Torna al gol su azione e a una sola rete dal capocannonirere Icardi

di redazionecittaceleste

ROMA – Aveva solo bisogno di serenità e calore, così Immobile riaccende il motore. Arriva a Roma la famiglia e gli porta di nuovo fortuna: aveva segnato su azione in campionato a Benevento l’ultima volta, guarda caso c’erano papà Antonio, il fratello Luigi, i cugini e la moglie Jessica come ieri sugli spalti dell’Olimpico. Si scalda, Ciro, e rivede la porta: «Sono felice. Ero partito fortissimo con i gol, poi a novembre ho avuto un po’ di appannamento, la botta della Nazionale si è sentita. Mi dispiace solo che abbiamo perso punti ultimamente, ora vogliamo recuperarli». Immobile mette prima il turbo in allungo, poi sale in cielo ad acciuffarli. Torna titolare in campionato dopo l’espulsione ingiusta rimediata contro il Torino. Nel primo tempo è nervoso, non ha dimenticato il rosso di Giacomelli. Poi però sente i cori, rivede la bandiera biancoceleste e decide di tornare a indossare la sua migliore veste: «É arrivato il gol davanti alla mia gente e sono felice che sia arrivato insieme ai tre punti. Sono momenti che capitano, vanno affrontati e ne sono uscito. Ho lavorato di più e spero di fare sempre meglio».

ASSISTMAN

S’aggrappa inizialmente alle treccine di Lukaku per riportare la Lazio in zona Champions.
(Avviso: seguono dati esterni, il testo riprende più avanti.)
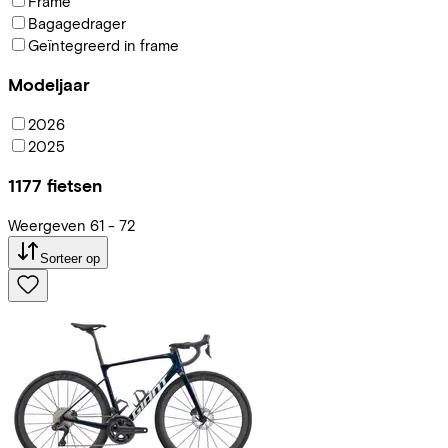
Frame
Bagagedrager
Geïntegreerd in frame
Modeljaar
2026
2025
1177
fietsen
Weergeven
61
-
72
Sorteer op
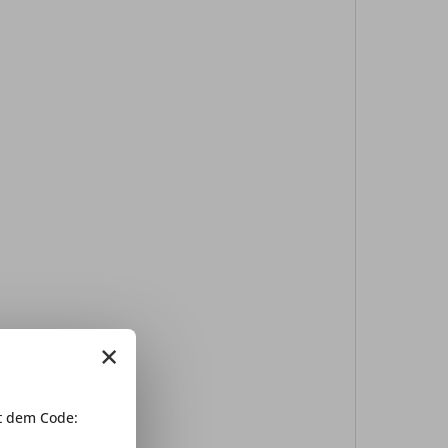
×
 dem Code:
Quanta fatica contro il Crotone, poi però Immobile cambia l’inerzia della gara e anche il copione. Scappa via sul filo del fuorigioco, vince il rimpallo con Ajeti, serve a Jordan la palla più comoda del mondo. E poi ecco la 16esima rete in campionato: capocciata di rabbia, che non lascia scampo a Cordaz. Sblocca un risultato frutto di tanti errori e troppa ansia, nella ripresa Ciro suona la scossa: «Eravamo lenti nel primo tempo, sapevamo che il Crotone si sarebbe chiuso. Non eravamo veloci, poi nel secondo tempo siamo entrati in campo con un altro piglio e abbiamo vinto una partita importante». Stavolta Milinkovic e Luis Alberto sono quasi assenti, quindi il bomber partenopeo in contropiede si trasforma in assistman. Poi però vuole spazzare da solo con una testata le ingiustizie e l’astinenza: «E’ importante che rimaniamo uniti e concentrati sui nostri obiettivi, quello che accade fuori se ne occupa la società, noi pensiamo solo al campo».

CANNONIERE

Prende la scala per tornare capocannoniere, ma alla fine rimane ancora a un gol da Icardi, che ha pure sbagliato un rigore ieri: «Lui è un grande campione, sta facendo grandi cose. Sarà una bella sfida, spero di rimanere lassù fino alla fine». Immobile va vicinissimo ad agguantarlo subito grazie al bis con un rasoterra a fil di palo e nella ripresa con un fac simile su un assist di Lulic. Niente, ma è il successo all’Olimpico, due mesi dopo il 22 ottobre col Cagliari, quello che conta: «Queste partite sono una trappola, se non le sblocchi ti innervosisci e poi va a finire come l’anno scorso, che abbiamo segnato in extremis. Era importante ritrovare i tre punti, era tanto che non ci riuscivamo in casa». Roma dolce casa. C’era tutta la famiglia all’Olimpico venuta a passare qui il Natale. Jessica non dovrà cucinare: «Sono contenta che si giochi durante le feste perché amo il calcio e pure io vado in astinenza». Intanto, dopo il boccone amari del rigore nel derby, anche il digiuno di Ciro è finito e in vista Fiorentina e Inter è un toccasana. Per festeggiarlo mamma Michela preparerà pure la parmigiana.